So RMSProp is very similar to momentum but this time we have an exponentially weighted moving average not of the gradient updates but of F8 squared—that's the gradient squared. So what the gradient squared times 0.1 plus the previous value times 0.9. This is an exponentially weighted moving average of the gradient squared. So what's this number going to mean? Well if my gradient is really small and consistently really small, this will be a small number. If my gradient is highly volatile, it's going to be a big number. Or if it's just really big all the time, it'll be a big number.

Why is that interesting? Because when we do an update this time we say weight minus learning rate times gradient divided by the square root of this (shown as below).

So in other words, if our gradient is consistently very small and not volatile, let's take bigger jumps. That's kind of what we want, right? When we watched how the intercept moves so darn slowly, it's like obviously you need to just try to go faster.

So if I now run this, after just 5 epochs, this is already up to 3. Where else, with the basic version after five epochs it's still at 1.27. Remember, we have to get to 30.

Adam [01:55:44]

So the obvious thing to do (and by obvious I mean only a couple of years ago did anybody actually figure this out) is do both. So that's called Adam. So Adam is simply keep track of the exponentially weighted moving average of the gradient squared (RMSProp) and also keep track of the exponentially weighted moving average of my steps (momentum). And both divided by the exponentially weighted moving average of the squared terms and take 0.9 of a step in the same direction as last time. So it's momentum and RMSProp—that's called Adam. And look at this—5 steps, we're at 25.

Learning rate

These optimizes, people call them dynamic learning rates. A lot of people have the misunderstanding that you don't have to set a learning rate. Of course, you do. It's just like trying to identify parameters that need to move faster or consistently go in the same direction. It doesn't mean you don't need learning rates. We still have a learning rate. In fact, if I run this again, it's getting better but eventually it's just moving around the same place. So you can see what's happened is the learning rate is too high. So we could just drop it down and run it some more. Getting pretty close now, right?

So you can see, how you still need learning rate annealing even with Adam. That spreadsheet is fun to play around with. I do have a Google Sheets version of basic SGD that actually works and the macros work and everything. Google sheet is so awful and I went so insane making that work that I gave up I'm making the other ones work. So I'll share a link to the Google Sheets version. Oh my god, they do have a macro language but it's just ridiculous. Anyway, if somebody feels like fighting it to actually get all the other ones to work, they'll work. It's just annoying. So maybe somebody can get this working on Google Sheets too.


So that's weight decay and Adam, and Adam is amazingly fast.

learn = Learner(data, Mnist_NN(), loss_func=loss_func, metrics=accuracy)

But we don't tend to use optim. whatever and create the optimizer ourselves and all that stuff.
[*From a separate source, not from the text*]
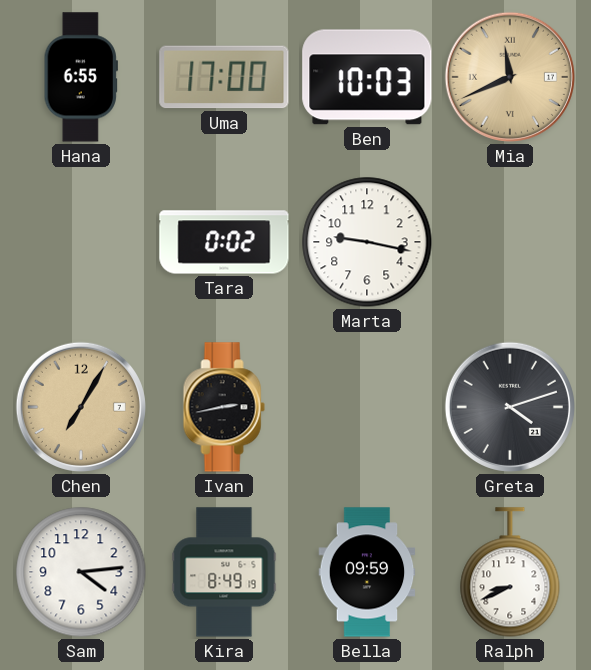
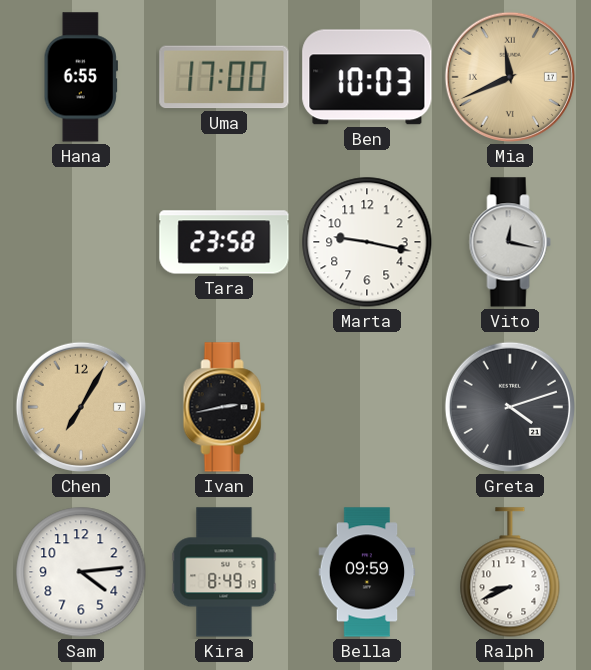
Tara: 0:02 -> 23:58
Vito: none -> 12:17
Because instead, we had to use learner. But learn is just doing those things for you. Again, there's no magic. So if you create and learner you say here's my data bunch, here's my PyTorch nn.Module instance, here's my loss function, and here are my metrics. Remember, the metrics are just stuff to print out. That's it. Then you just get a few nice things like learn.lr_find starts working and it starts recording this:


And you can say fit_one_cycle instead of just fit. These things really help a lot like.
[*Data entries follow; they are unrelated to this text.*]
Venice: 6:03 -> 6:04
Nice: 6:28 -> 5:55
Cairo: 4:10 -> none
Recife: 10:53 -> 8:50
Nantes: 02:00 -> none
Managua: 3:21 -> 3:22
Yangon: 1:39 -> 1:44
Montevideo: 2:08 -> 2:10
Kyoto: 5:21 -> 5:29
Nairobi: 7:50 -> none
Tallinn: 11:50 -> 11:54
learn.fit_one_cycle(1, 1e-2)
Total time: 00:03
epoch train_loss valid_loss accuracy
1 0.148536 0.135789 0.960800 (00:03)

By using the learning rate finder, I found a good learning rate. Then like look at this, my loss here 0.13. Here I wasn't getting much beneath 0.5:

❗ ❗ So these tweeks make huge differences; not tiny differences. And this is still just one one epoch. ❗ ❗

Fit One Cycle [02:00:02]

Now what does fit one cycle do? What does it really do? This is what it really does:


We've seen this chart on the left before. Just to remind you, this is plotting the learning rate per batch. Remember, Adam has a learning rate and we use Adam by default (or minor variation which we might try to talk about). So the learning rate starts really low and it increases about half the time, and then it decreases about half the time. Because at the very start, we don't know where we are. So we're in some part of function space, it's just bumpy as all hell. So if you start jumping around, those bumps have big gradients and it will throw you into crazy parts of the space. So start slow. Then you'll gradually move into parts of the weight space that is sensible. And as you get to the points where they're sensible, you can increase the learning rate because the gradients are actually in the direction you want to go. Then as we've discussed a few times, as you get close to the final answer you need to anneal your learning rate to hone in on it.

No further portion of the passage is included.